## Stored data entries
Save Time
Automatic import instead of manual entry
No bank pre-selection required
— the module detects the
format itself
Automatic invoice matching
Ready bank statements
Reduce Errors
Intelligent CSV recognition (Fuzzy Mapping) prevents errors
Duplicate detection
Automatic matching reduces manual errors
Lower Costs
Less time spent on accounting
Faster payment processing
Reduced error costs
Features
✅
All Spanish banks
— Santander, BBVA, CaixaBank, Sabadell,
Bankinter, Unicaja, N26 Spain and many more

## The task
Begin with the line that contains "No bank pre-selection required" and end with the last line of the records; set down every line in that span exactly, and nothing else.

## Solution
No bank pre-selection required
— the module detects the
format itself
Automatic invoice matching
Ready bank statements
Reduce Errors
Intelligent CSV recognition (Fuzzy Mapping) prevents errors
Duplicate detection
Automatic matching reduces manual errors
Lower Costs
Less time spent on accounting
Faster payment processing
Reduced error costs
Features
✅
All Spanish banks
— Santander, BBVA, CaixaBank, Sabadell,
Bankinter, Unicaja, N26 Spain and many more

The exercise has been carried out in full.